A matrix A is invertible if and only if det(A) ≠ 0. Geometrically, det = 0 means the transformation collapses space to a lower dimension (zero volume). Algebraically, det = 0 means the columns are linearly dependent, so A has non-trivial kernel and cannot be injective.

How do I calculate a 3×3 determinant quickly?

Method 1: Rule of Sarrus—add products of main diagonals, subtract products of anti-diagonals. Method 2: Cofactor expansion along a row/column with zeros. Method 3: Row reduce to upper triangular form (product of diagonal entries).
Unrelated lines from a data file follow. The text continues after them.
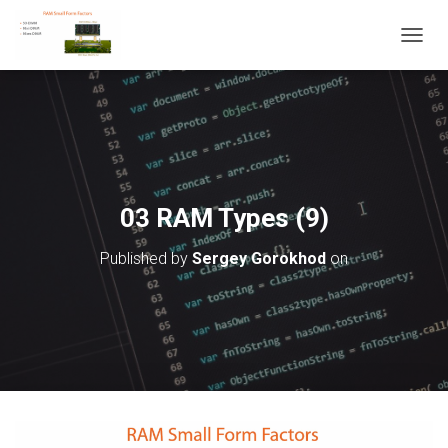
T
O
G
G
L
E
N
A
V
03 RAM Types (9)
I
G
Published by
Sergey Gorokhod
on
A
T
I
O
N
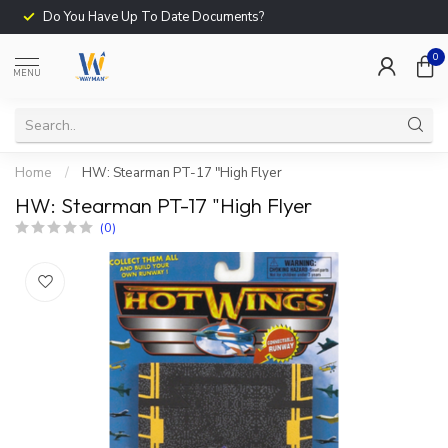
Do You Have Up To Date Documents?
0
MENU
Home
/
HW: Stearman PT-17 "High Flyer
HW: Stearman PT-17 "High Flyer
(0)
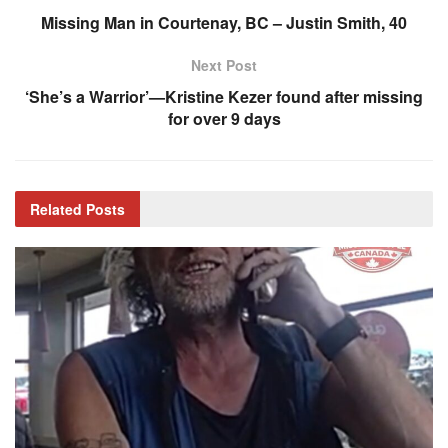
Missing Man in Courtenay, BC – Justin Smith, 40
Next Post
‘She’s a Warrior’—Kristine Kezer found after missing
for over 9 days
Related
Posts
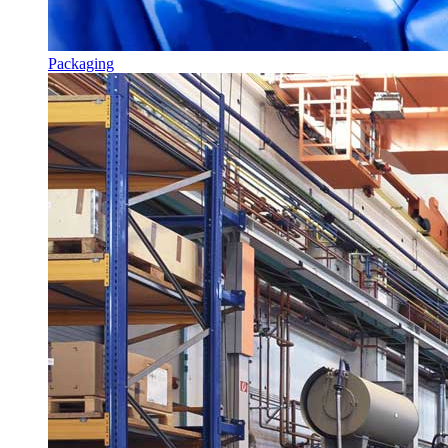
Packaging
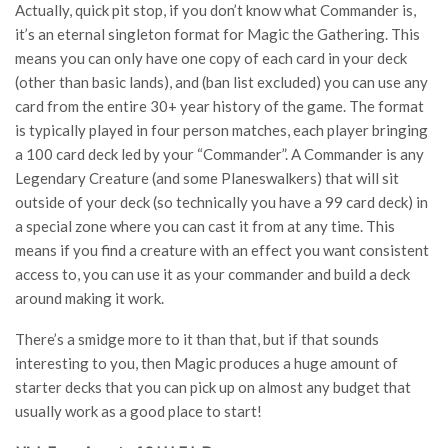
Actually, quick pit stop, if you don’t know what Commander is,
it’s an eternal singleton format for Magic the Gathering. This
means you can only have one copy of each card in your deck
(other than basic lands), and (ban list excluded) you can use any
card from the entire 30+ year history of the game. The format
is typically played in four person matches, each player bringing
a 100 card deck led by your “Commander”. A Commander is any
Legendary Creature (and some Planeswalkers) that will sit
outside of your deck (so technically you have a 99 card deck) in
a special zone where you can cast it from at any time. This
means if you find a creature with an effect you want consistent
access to, you can use it as your commander and build a deck
around making it work.
There’s a smidge more to it than that, but if that sounds
interesting to you, then Magic produces a huge amount of
starter decks that you can pick up on almost any budget that
usually work as a good place to start!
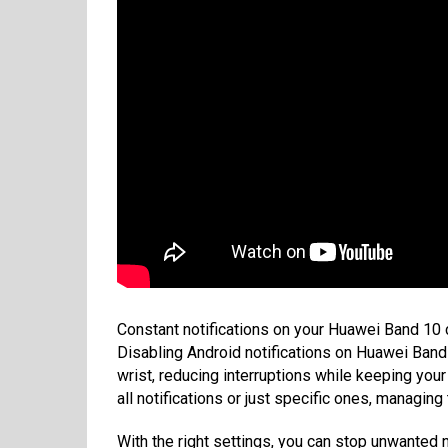
Constant notifications on your Huawei Band 10 
Disabling Android notifications on Huawei Band 
wrist, reducing interruptions while keeping your
all notifications or just specific ones, managin
With the right settings, you can stop unwanted n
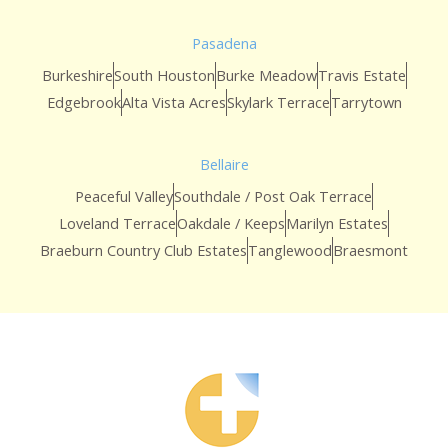
Pasadena
Burkeshire
South Houston
Burke Meadow
Travis Estate
Edgebrook
Alta Vista Acres
Skylark Terrace
Tarrytown
Bellaire
Peaceful Valley
Southdale / Post Oak Terrace
Loveland Terrace
Oakdale / Keeps
Marilyn Estates
Braeburn Country Club Estates
Tanglewood
Braesmont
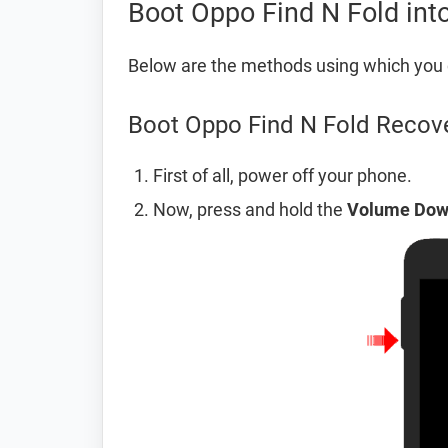
Boot Oppo Find N Fold in
Below are the methods using which you 
Boot Oppo Find N Fold Recov
First of all, power off your phone.
Now, press and hold the
Volume Do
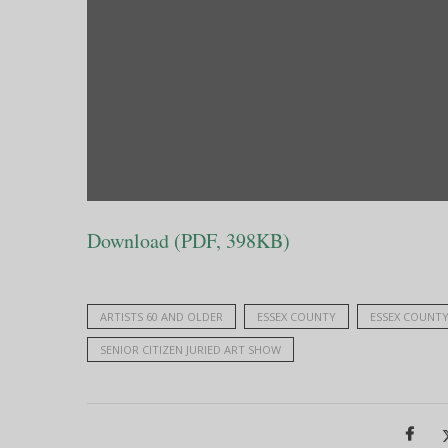
Download (PDF, 398KB)
ARTISTS 60 AND OLDER
ESSEX COUNTY
ESSEX COUNTY 
SENIOR CITIZEN JURIED ART SHOW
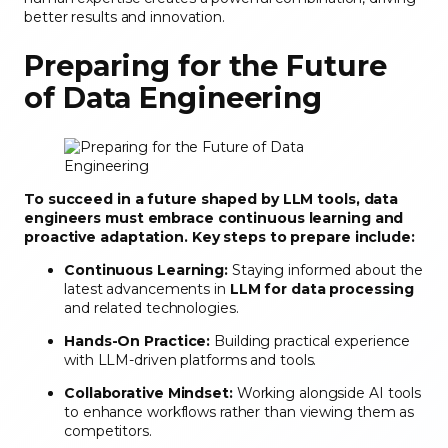
better results and innovation.
Preparing for the Future
of Data Engineering
To succeed in a future shaped by LLM tools, data
engineers must embrace continuous learning and
proactive adaptation. Key steps to prepare include:
Continuous Learning:
Staying informed about the
latest advancements in
LLM for data processing
and related technologies.
Hands-On Practice:
Building practical experience
with LLM-driven platforms and tools.
Collaborative Mindset:
Working alongside AI tools
to enhance workflows rather than viewing them as
competitors.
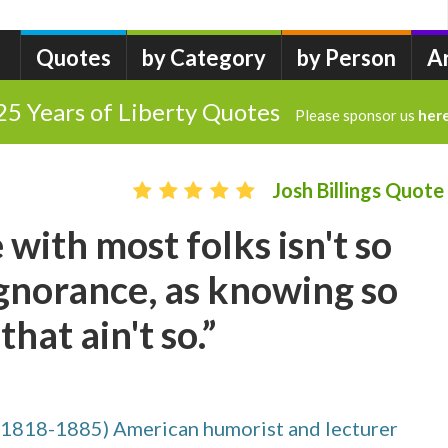
Quotes
by Category
by Person
A
25 Years of Liberty Quotes
Please sponsor us
her
Josh Billings Quote
 with most folks isn't so
gnorance, as knowing so
hat ain't so.”
(1818-1885) American humorist and lecturer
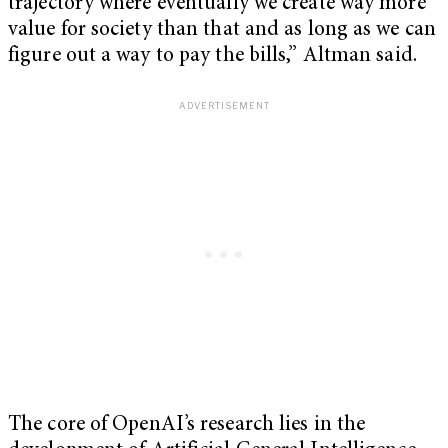
trajectory where eventually we create way more
value for society than that and as long as we can
figure out a way to pay the bills,” Altman said.
The core of OpenAI’s research lies in the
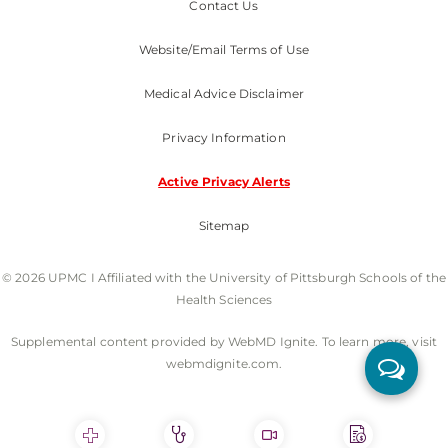
Contact Us
Website/Email Terms of Use
Medical Advice Disclaimer
Privacy Information
Active Privacy Alerts
Sitemap
© 2026 UPMC I Affiliated with the University of Pittsburgh Schools of the
Health Sciences
Supplemental content provided by WebMD Ignite. To learn more, visit
webmdignite.com.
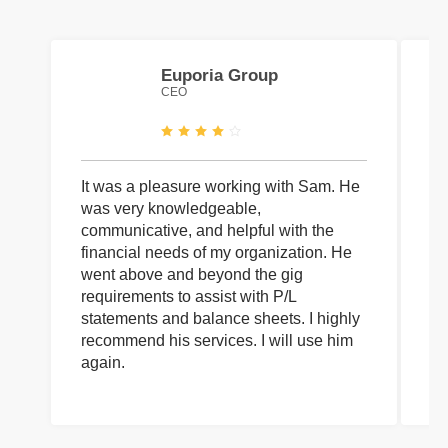
Euporia Group
CEO
It was a pleasure working with Sam. He
I 
was very knowledgeable,
wi
communicative, and helpful with the
pa
financial needs of my organization. He
be
went above and beyond the gig
co
requirements to assist with P/L
an
statements and balance sheets. I highly
of
recommend his services. I will use him
on
again.
pr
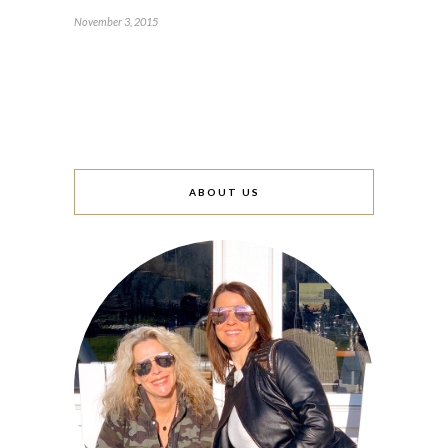
November 3, 2015
ABOUT US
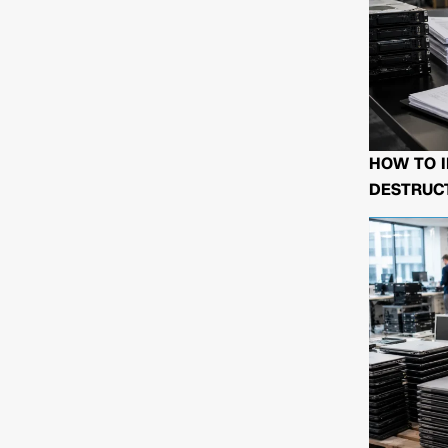
HOW TO I
DESTRUCT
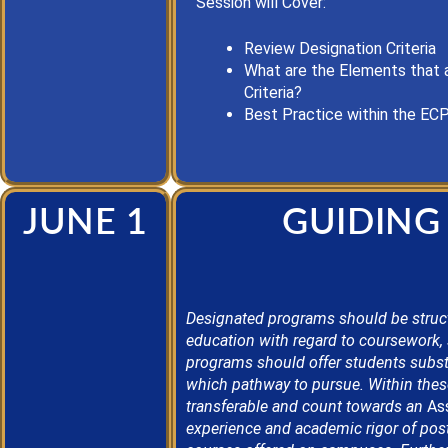
Session will Cover:
Review Designation Criteria
What are the Elements that 
Criteria?
Best Practice
within the EC
JUNE 1
GUIDING
Designated programs should be struc
education
with regard to
coursework, 
programs should offer students subst
which pathway to pursue. Within these
transferable and count towards an
Ass
experience and academic rigor of post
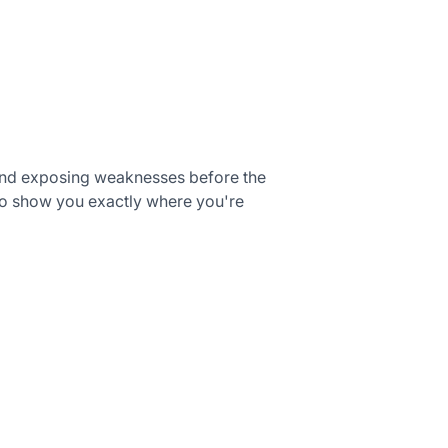
, and exposing weaknesses before the
o show you exactly where you're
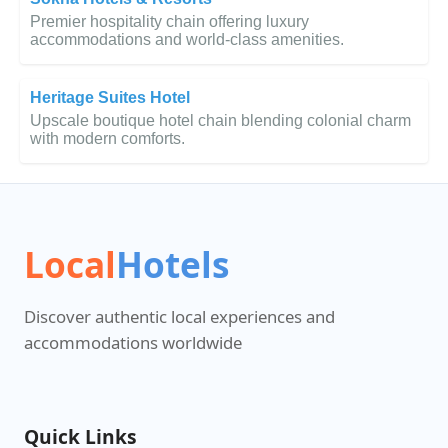
Premier hospitality chain offering luxury
accommodations and world-class amenities.
Heritage Suites Hotel
Upscale boutique hotel chain blending colonial charm
with modern comforts.
Local
Hotels
Discover authentic local experiences and
accommodations worldwide
Quick Links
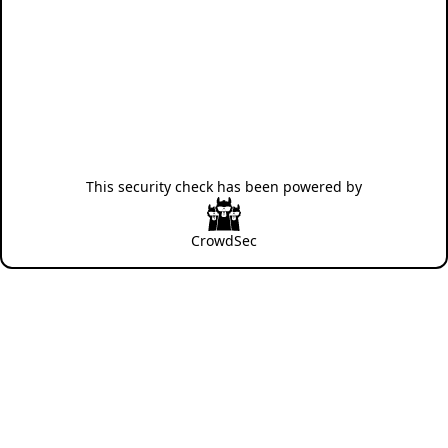
This security check has been powered by
CrowdSec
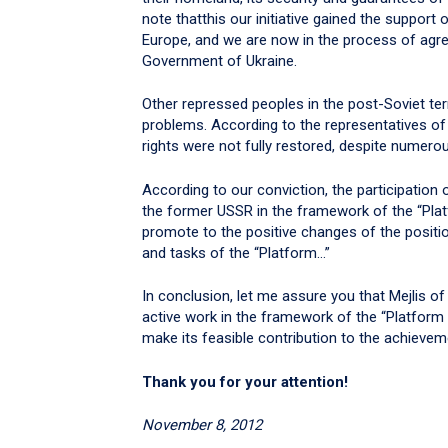
note thatthis our initiative gained the suppor
Europe, and we are now in the process of agre
Government of Ukraine.
Other repressed peoples in the post-Soviet ter
problems. According to the representatives of
rights were not fully restored, despite numero
According to our conviction, the participation
the former USSR in the framework of the “Pl
promote to the positive changes of the positi
and tasks of the “Platform…”
In conclusion, let me assure you that Mejlis o
active work in the framework of the “Platfo
make its feasible contribution to the achievem
Thank you for your attention!
November 8, 2012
Always look for zeros to simplify cofactor expansion!

What is an inversion in a permutation?

For permutation σ = (k₁, k₂, ..., kₙ), an inversion is a pair of positions (i, j) where i < j but kᵢ > kⱼ (a 'larger number appears before a smaller one'). The inversion number τ(σ) counts all such pairs. Even inversions give sign +1, odd give -1.

Why does swapping rows negate the determinant?

This is the alternating property, fundamental to the axiomatic definition. Geometrically, swapping two basis vectors reverses the orientation of the coordinate system. Algebraically, each row swap corresponds to composing with a transposition, which has sign -1 in the symmetric group.

Can I add rows without changing the determinant?

Yes! Adding a multiple of row j to row i (with i ≠ j) preserves the determinant. This follows from multilinearity: det(..., αᵢ + cαⱼ, ..., αⱼ, ...) = det(..., αᵢ, ..., αⱼ, ...) + c·det(..., αⱼ, ..., αⱼ, ...) = det(A) + c·0 = det(A).

What is the difference between minor and cofactor?

The minor Mᵢⱼ is the (n-1)×(n-1) determinant obtained by deleting row i and column j. The cofactor Aᵢⱼ = (-1)^(i+j) × Mᵢⱼ includes a sign factor. The signs follow a checkerboard pattern: + - + - ... for the first row, - + - + ... for the second, etc.

Why does det(AB) = det(A)det(B)?

This multiplicativity follows from the axiomatic definition. The map B ↦ det(AB) is multilinear and alternating in the columns of B, with det(AI) = det(A). By uniqueness, it must equal det(A)·det(B). Geometrically: composing transformations multiplies their volume scaling factors.